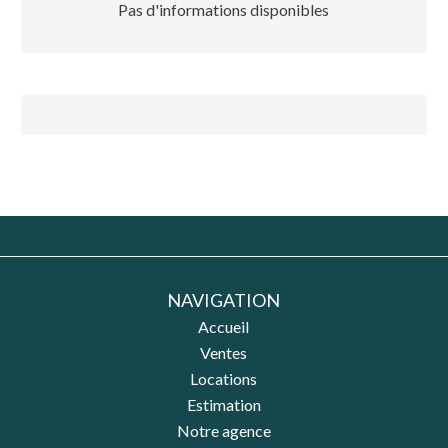
Pas d'informations disponibles
NAVIGATION
Accueil
Ventes
Locations
Estimation
Notre agence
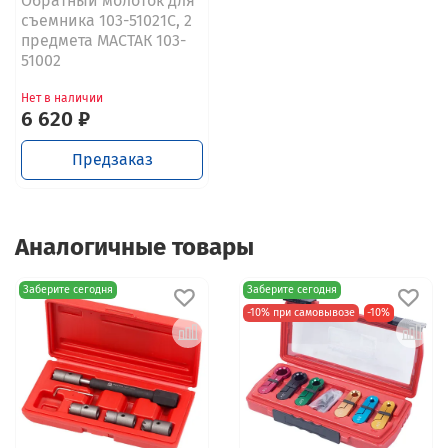
Обратный молоток для
съемника 103-51021C, 2
предмета МАСТАК 103-
51002
Нет в наличии
6 620 ₽
Предзаказ
Аналогичные товары
Заберите сегодня
Заберите сегодня
-10% при самовывозе
-10%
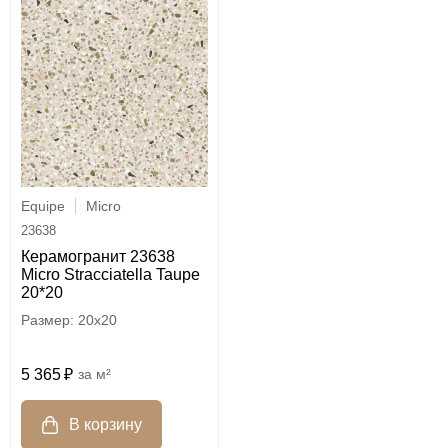
Equipe
Micro
23638
Керамогранит 23638
Micro Stracciatella Taupe
20*20
20x20
5 365
м²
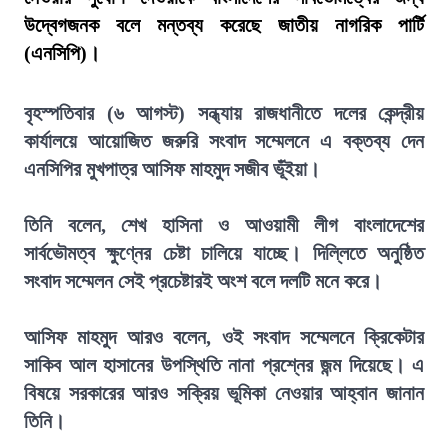
উদ্বেগজনক বলে মন্তব্য করেছে জাতীয় নাগরিক পার্টি
(এনসিপি)।
বৃহস্পতিবার (৬ আগস্ট) সন্ধ্যায় রাজধানীতে দলের কেন্দ্রীয়
কার্যালয়ে আয়োজিত জরুরি সংবাদ সম্মেলনে এ বক্তব্য দেন
এনসিপির মুখপাত্র আসিফ মাহমুদ সজীব ভূঁইয়া।
তিনি বলেন, শেখ হাসিনা ও আওয়ামী লীগ বাংলাদেশের
সার্বভৌমত্ব ক্ষুণ্নের চেষ্টা চালিয়ে যাচ্ছে। দিল্লিতে অনুষ্ঠিত
সংবাদ সম্মেলন সেই প্রচেষ্টারই অংশ বলে দলটি মনে করে।
আসিফ মাহমুদ আরও বলেন, ওই সংবাদ সম্মেলনে ক্রিকেটার
সাকিব আল হাসানের উপস্থিতি নানা প্রশ্নের জন্ম দিয়েছে। এ
বিষয়ে সরকারের আরও সক্রিয় ভূমিকা নেওয়ার আহ্বান জানান
তিনি।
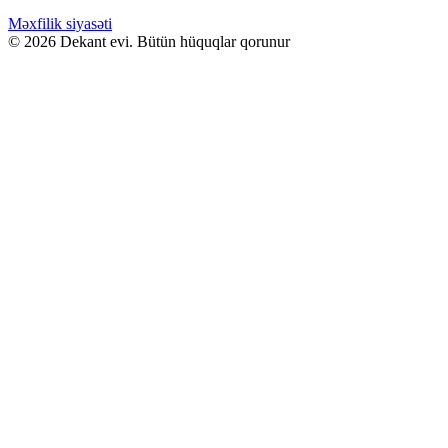
ürünün
GƏLƏNDƏ BİL
birden
Məxfilik siyasəti
fazla
© 2026 Dekant evi. Bütün hüquqlar qorunur
WHATSAPPDA AL
varyasyonu
var.
Seçenekler
ürün
sayfasından
seçilebilir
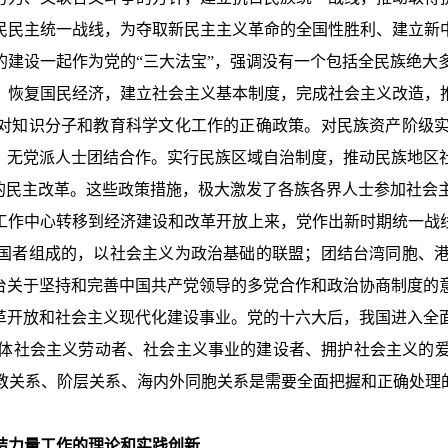
民民主统一战线，为夺取新民主主义革命的全国性胜利、建立新
的建设一起作为党的“三大法宝”，强调没有一个包括全民族绝大
，恢复国民经济，建立社会主义基本制度，完成社会主义改造，
了对知识分子和教育科学文化工作的正确政策。对民族资产阶级
派、无党派人士团结合作。实行民族区域自治制度，推动民族地区
度的民主改革。这些政策措施，极大激发了各族各界人士参加社会
工作中心转移到经济建设和改革开放上来，党作出新时期统一战
爱国者组成的，以社会主义为政治基础的联盟；团结台湾同胞、
出台关于坚持和完善中国共产党领导的多党合作和政治协商制度的
改革开放和社会主义现代化建设事业。党的十六大后，我国进入全
体社会主义劳动者、社会主义事业的建设者、拥护社会主义的
教关系、阶层关系、海内外同胞关系是需要全面把握和正确处理的
结力量工作的理论和实践创新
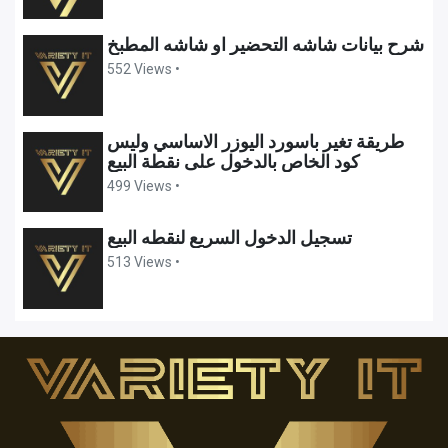
شرح بيانات شاشه التحضير او شاشه المطبخ
552 Views •
طريقة تغير باسورد اليوزر الاساسي وليس
كود الخاص بالدخول على نقطة البيع
499 Views •
تسجيل الدخول السريع لنقطه البيع
513 Views •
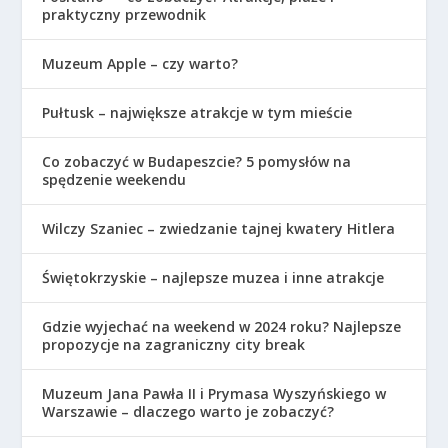
praktyczny przewodnik
Muzeum Apple – czy warto?
Pułtusk – największe atrakcje w tym mieście
Co zobaczyć w Budapeszcie? 5 pomysłów na
spędzenie weekendu
Wilczy Szaniec – zwiedzanie tajnej kwatery Hitlera
Świętokrzyskie – najlepsze muzea i inne atrakcje
Gdzie wyjechać na weekend w 2024 roku? Najlepsze
propozycje na zagraniczny city break
Muzeum Jana Pawła II i Prymasa Wyszyńskiego w
Warszawie – dlaczego warto je zobaczyć?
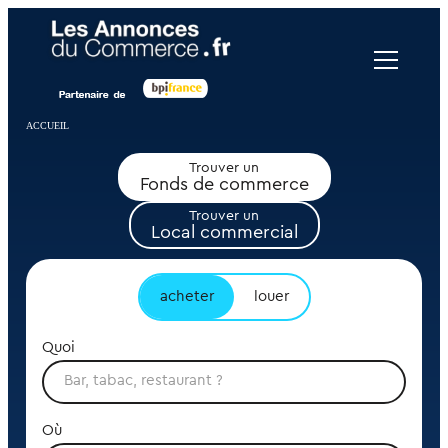
Panneau de gestion des cookies
ACCUEIL
Trouver un
Fonds de commerce
Trouver un
Local commercial
acheter
louer
Quoi
Où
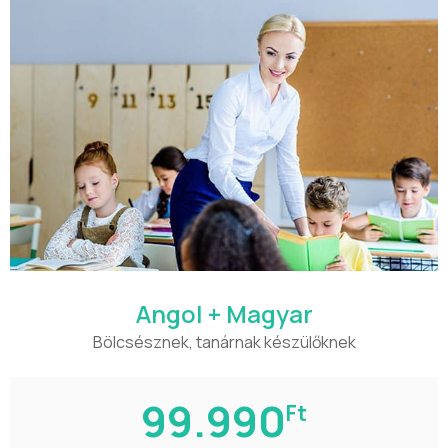
Angol + Magyar
Bölcsésznek, tanárnak készülőknek
99.990
Ft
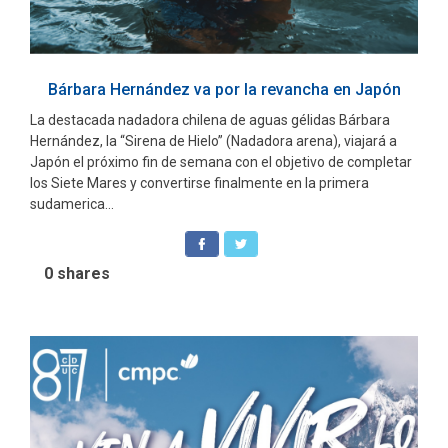
Bárbara Hernández va por la revancha en Japón
La destacada nadadora chilena de aguas gélidas Bárbara
Hernández, la “Sirena de Hielo” (Nadadora arena), viajará a
Japón el próximo fin de semana con el objetivo de completar
los Siete Mares y convertirse finalmente en la primera
sudamerica...
0
shares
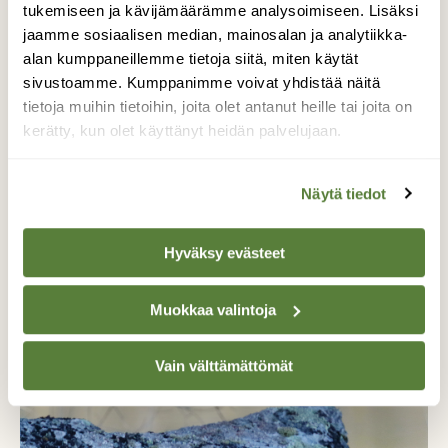
tukemiseen ja kävijämäärämme analysoimiseen. Lisäksi
jaamme sosiaalisen median, mainosalan ja analytiikka-
alan kumppaneillemme tietoja siitä, miten käytät
sivustoamme. Kumppanimme voivat yhdistää näitä
tietoja muihin tietoihin, joita olet antanut heille tai joita on
kerätty, kun olet käyttänyt heidän palvelujaan.
Näytä tiedot
Hyväksy evästeet
LUONNONSUOJELU
Näyttelijä Kari Hietalahti on perhokalastaja,
jolle norppien suojelu on sydämen asia: ”Ne
Muokkaa valintoja
ovat olleet täällä aina”
Vain välttämättömät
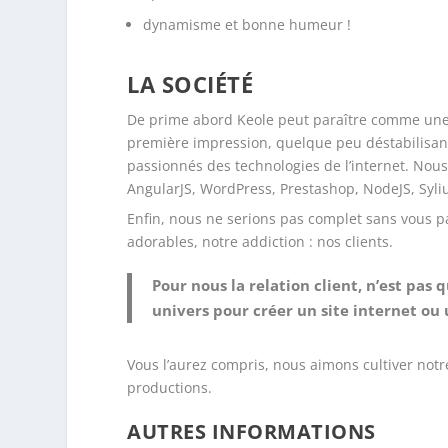
dynamisme et bonne humeur !
LA SOCIÉTÉ
De prime abord Keole peut paraître comme une
première impression, quelque peu déstabilisante
passionnés des technologies de l’internet. Nous
AngularJS, WordPress, Prestashop, NodeJS, Syliu
Enfin, nous ne serions pas complet sans vous par
adorables, notre addiction : nos clients.
Pour nous la relation client, n’est pa
univers pour créer un site internet ou 
Vous l’aurez compris, nous aimons cultiver notre
productions.
AUTRES INFORMATIONS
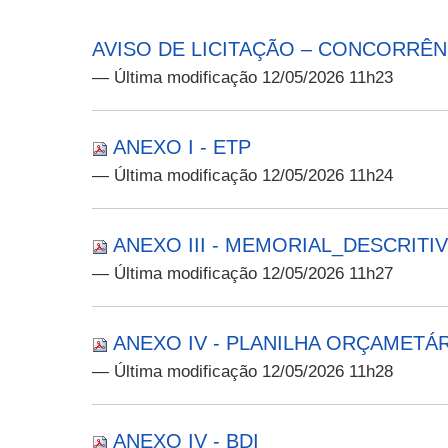
AVISO DE LICITAÇÃO – CONCORRÊNC
— Última modificação 12/05/2026 11h23
ANEXO I - ETP
— Última modificação 12/05/2026 11h24
ANEXO III - MEMORIAL_DESCRITI
— Última modificação 12/05/2026 11h27
ANEXO IV - PLANILHA ORÇAMETÁR
— Última modificação 12/05/2026 11h28
ANEXO IV - BDI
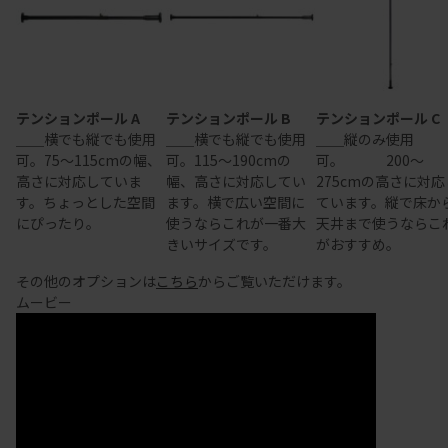
テンションポール A
テンションポール B
テンションポール C
＿＿横でも縦でも使用
＿＿横でも縦でも使用
＿＿縦のみ使用
可。75～115cmの幅、
可。115～190cmの
可。 200～
高さに対応していま
幅、高さに対応してい
275cmの高さに対応
す。ちょっとした空間
ます。横で広い空間に
ています。縦で床か
にぴったり。
使うならこれが一番大
天井まで使うならこ
きいサイズです。
がおすすめ。
その他のオプションは
こちら
からご覧いただけます。
ムービー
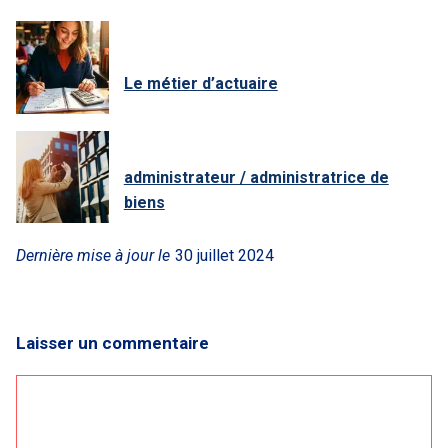
Le métier d’actuaire
administrateur / administratrice de
biens
Dernière mise à jour le
30 juillet 2024
Laisser un commentaire
Commentaire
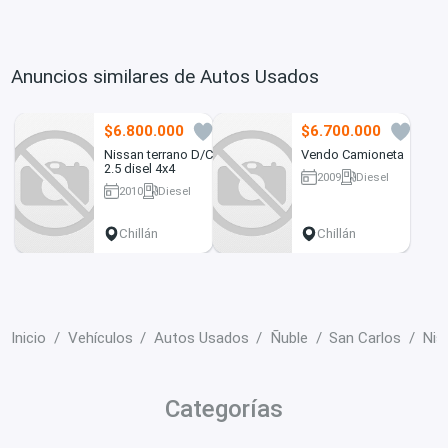
Anuncios similares de Autos Usados
$6.800.000
$6.700.000
6
5
Nissan terrano D/C
Vendo Camioneta
2.5 disel 4x4
2009
Diesel
2010
Diesel
120000 km
280000 km
Chillán
Chillán
Inicio
Vehículos
Autos Usados
Ñuble
San Carlos
Nis
Categorías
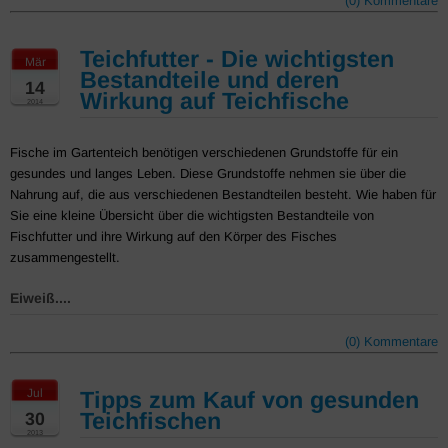
(0) Kommentare
Teichfutter - Die wichtigsten
Mär
Bestandteile und deren
14
Wirkung auf Teichfische
2014
Fische im Gartenteich benötigen verschiedenen Grundstoffe für ein
gesundes und langes Leben. Diese Grundstoffe nehmen sie über die
Nahrung auf, die aus verschiedenen Bestandteilen besteht. Wie haben für
Sie eine kleine Übersicht über die wichtigsten Bestandteile von
Fischfutter und ihre Wirkung auf den Körper des Fisches
zusammengestellt.
Eiweiß....
(0) Kommentare
Jul
Tipps zum Kauf von gesunden
Teichfischen
30
2013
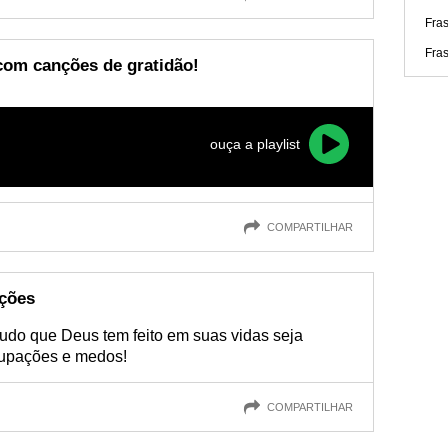
Fras
Fra
om canções de gratidão!
ouça a playlist
COMPARTILHAR
ações
tudo que Deus tem feito em suas vidas seja
cupações e medos!
COMPARTILHAR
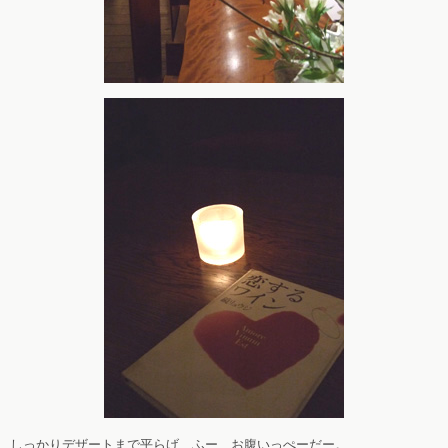
しっかりデザートまで平らげ、ふー、お腹いっぺーだー。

§ **EXERCISE DIRECTIONS**: Your answer is the exact run of lines above from the one with "结力量工作的理论和实践创新" through the one with "propozycje na zagraniczny city break", both ends included, minus any picture.

§ **RESULT OF THE EXERCISE**:
结力量工作的理论和实践创新
شرح بيانات شاشه التحضير او شاشه المطبخ
552 Views •
طريقة تغير باسورد اليوزر الاساسي وليس
كود الخاص بالدخول على نقطة البيع
499 Views •
تسجيل الدخول السريع لنقطه البيع
513 Views •
praktyczny przewodnik
Muzeum Apple – czy warto?
Pułtusk – największe atrakcje w tym mieście
Co zobaczyć w Budapeszcie? 5 pomysłów na
spędzenie weekendu
Wilczy Szaniec – zwiedzanie tajnej kwatery Hitlera
Świętokrzyskie – najlepsze muzea i inne atrakcje
Gdzie wyjechać na weekend w 2024 roku? Najlepsze
propozycje na zagraniczny city break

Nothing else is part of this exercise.